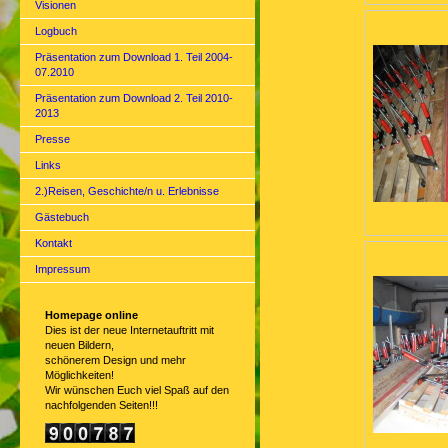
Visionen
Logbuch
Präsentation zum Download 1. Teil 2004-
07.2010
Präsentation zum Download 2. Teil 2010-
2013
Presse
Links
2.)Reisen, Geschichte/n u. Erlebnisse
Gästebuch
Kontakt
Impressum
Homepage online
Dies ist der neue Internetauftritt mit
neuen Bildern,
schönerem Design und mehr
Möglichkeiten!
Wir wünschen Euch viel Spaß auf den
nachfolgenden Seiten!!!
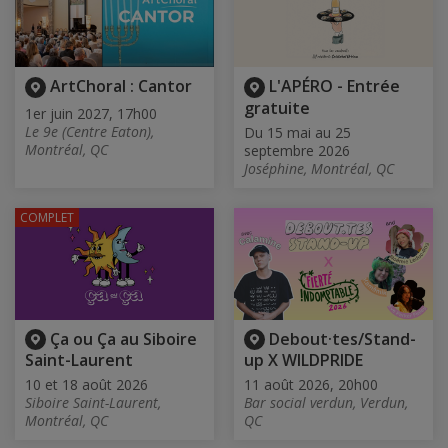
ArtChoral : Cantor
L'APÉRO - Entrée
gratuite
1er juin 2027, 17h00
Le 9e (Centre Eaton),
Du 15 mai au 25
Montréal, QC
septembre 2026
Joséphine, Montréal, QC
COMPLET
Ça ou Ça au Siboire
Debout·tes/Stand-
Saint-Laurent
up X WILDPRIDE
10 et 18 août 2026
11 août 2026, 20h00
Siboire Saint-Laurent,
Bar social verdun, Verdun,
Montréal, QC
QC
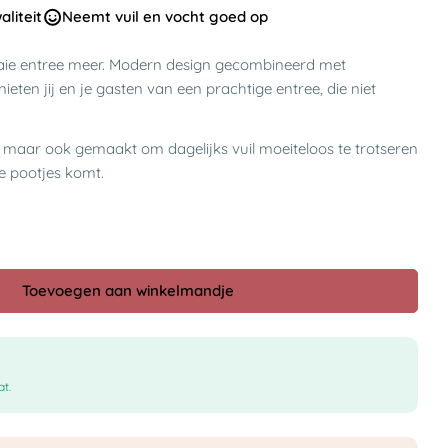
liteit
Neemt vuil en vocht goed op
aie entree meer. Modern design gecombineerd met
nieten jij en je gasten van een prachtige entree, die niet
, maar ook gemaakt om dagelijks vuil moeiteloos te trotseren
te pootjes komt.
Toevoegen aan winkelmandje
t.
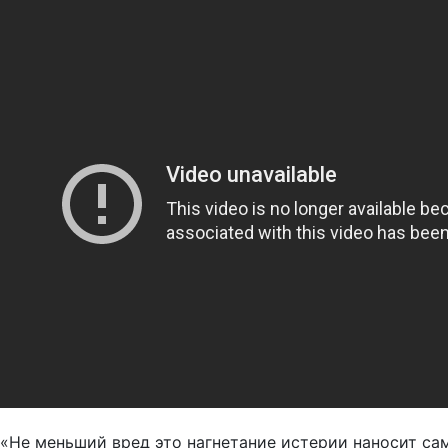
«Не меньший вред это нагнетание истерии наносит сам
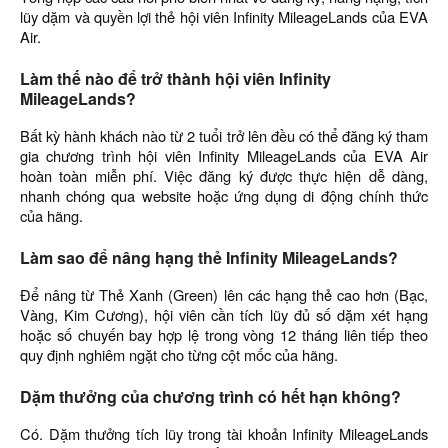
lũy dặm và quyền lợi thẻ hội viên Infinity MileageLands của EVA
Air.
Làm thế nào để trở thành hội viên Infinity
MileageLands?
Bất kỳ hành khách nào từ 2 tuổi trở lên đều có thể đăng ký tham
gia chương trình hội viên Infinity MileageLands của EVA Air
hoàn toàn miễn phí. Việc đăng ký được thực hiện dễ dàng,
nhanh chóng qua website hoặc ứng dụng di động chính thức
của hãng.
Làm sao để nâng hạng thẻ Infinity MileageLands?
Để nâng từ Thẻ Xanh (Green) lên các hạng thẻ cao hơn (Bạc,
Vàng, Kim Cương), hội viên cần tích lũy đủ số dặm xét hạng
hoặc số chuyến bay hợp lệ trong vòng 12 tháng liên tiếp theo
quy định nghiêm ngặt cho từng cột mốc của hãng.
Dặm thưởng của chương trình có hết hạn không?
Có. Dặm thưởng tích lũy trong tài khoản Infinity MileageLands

==

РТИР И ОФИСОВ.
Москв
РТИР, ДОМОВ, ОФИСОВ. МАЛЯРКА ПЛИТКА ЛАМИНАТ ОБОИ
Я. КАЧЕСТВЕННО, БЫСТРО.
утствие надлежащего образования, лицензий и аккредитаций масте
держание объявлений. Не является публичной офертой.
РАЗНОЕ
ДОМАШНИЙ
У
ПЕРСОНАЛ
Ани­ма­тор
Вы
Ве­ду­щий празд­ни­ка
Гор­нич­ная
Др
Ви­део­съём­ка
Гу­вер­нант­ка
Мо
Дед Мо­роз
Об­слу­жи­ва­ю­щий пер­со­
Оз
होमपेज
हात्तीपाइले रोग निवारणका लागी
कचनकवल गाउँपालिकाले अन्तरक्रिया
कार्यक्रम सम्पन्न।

* * *

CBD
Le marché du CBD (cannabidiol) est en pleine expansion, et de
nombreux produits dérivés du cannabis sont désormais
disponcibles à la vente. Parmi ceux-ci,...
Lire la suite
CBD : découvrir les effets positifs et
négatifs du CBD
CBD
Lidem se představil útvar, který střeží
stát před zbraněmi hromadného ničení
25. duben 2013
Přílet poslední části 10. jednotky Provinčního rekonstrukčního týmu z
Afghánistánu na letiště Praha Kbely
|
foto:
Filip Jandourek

Exercise goal: Repeat, character for character, the lines of the material above from the line with "Để nâng từ Thẻ" through the line with "Có. Dặm thưởng".

Result:
Để nâng từ Thẻ Xanh (Green) lên các hạng thẻ cao hơn (Bạc,
Vàng, Kim Cương), hội viên cần tích lũy đủ số dặm xét hạng
hoặc số chuyến bay hợp lệ trong vòng 12 tháng liên tiếp theo
quy định nghiêm ngặt cho từng cột mốc của hãng.
Dặm thưởng của chương trình có hết hạn không?
Có. Dặm thưởng tích lũy trong tài khoản Infinity MileageLands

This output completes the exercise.